Sur le plan idéologique, les discours des candidats se sont tous fait centristes ces derniers mois et leurs propositions sont très similaires : le résultat reste donc une inconnue, d'autant plus qu’il dépendra aussi du poids respectif au niveau de chaque circonscription des mécanismes territoriaux du vote, avec la dispersion que cela implique en termes de facteurs décisifs d'une élection.

Par conséquent, toute spéculation sur les candidats ayant le plus de chances semble encore prématurée, principalement pour deux raisons: d'une part, les candidats n'ont pas été testés au préalable (certains le feront aux élections législatives et d'autres pas directement jusqu'au moment de l'élection présidentielle); d'autre part, les messages "négatifs" sur les candidats ont été rares, car jusqu'à présent – à quelques exceptions près - le ton entre candidats a été plutôt cordial et diplomatique, dans un climat où une bonne partie de la sympathie des médias en 2017 a été pour le candidat Germán Vargas Lleras.


C'est en considérant ces variables que les données de la récente enquête d'Invamer, sur les intentions de vote recueillies du 25 au 29 janvier 2018, doivent être relativisées; Gustavo Petro arrive en tête (23,5%), suivi de Sergio Fajardo (20,2%), Germán Vargas Lleras (15,06%), Humberto de la Calle (11%) et Ivan Duque (9,2%). La mesure ne prend pas en compte, par exemple, la capacité territoriale de leurs machines électorales - ou du moins ne les pondère pas - ni ne projette les candidats dans leur dimension nationale, relativement à leur présence dans tout le pays, et non dans une circonscription particulière , comme ce peut être le cas, par exemple, de G. Petro lui-même.
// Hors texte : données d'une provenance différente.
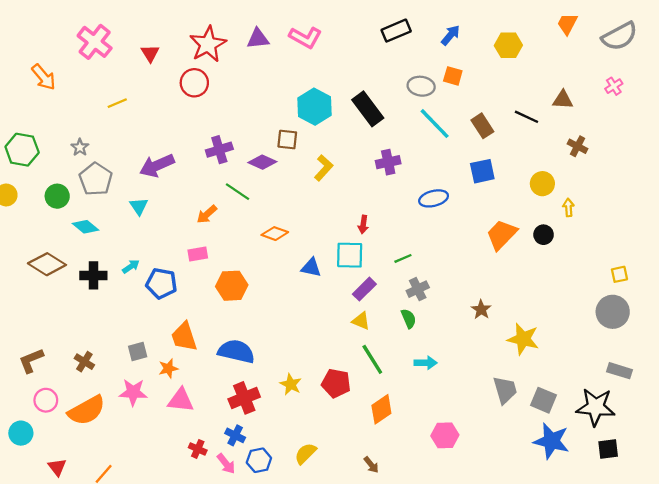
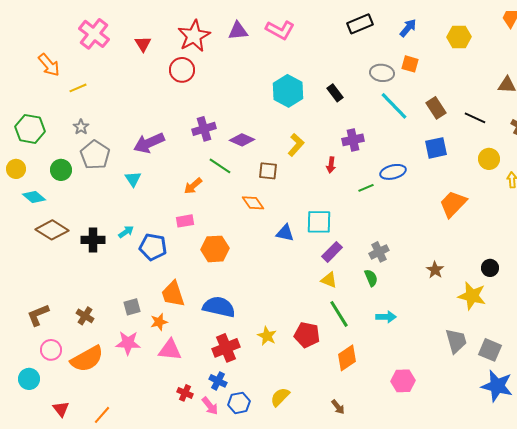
yellow line: (117, 103) -> (78, 88), moved
black rectangle: (368, 109) -> (335, 93), size x0.6
black line: (527, 117) -> (475, 118), moved
brown square: (287, 139) -> (268, 171), moved
red arrow: (363, 224) -> (331, 165), moved
cyan diamond: (86, 227) -> (34, 197), moved
orange diamond: (275, 234) -> (253, 203), turned 35
black circle: (544, 235) -> (490, 268), moved
green line: (403, 258) -> (366, 188), moved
La forte volatilité du contexte oblige toutefois à rester prudent quant aux affirmations précises sur les possibilités de chaque parti politique ou coalition, puisque, pour le moment: (1) plusieurs candidats continuent à tester des formules, comme les libéraux, chez qui Clara Lopez serait candidate à la vice-présidence de Humberto de la Calle; et (2) les élections législatives de mars définiront plus clairement la force des machines électorales au niveau régional, en provoquant d’ultérieurs repositionnements de certains «leaders» communautaires qui pourraient s’inscrire dans des schémas différents pour la course à la présidence.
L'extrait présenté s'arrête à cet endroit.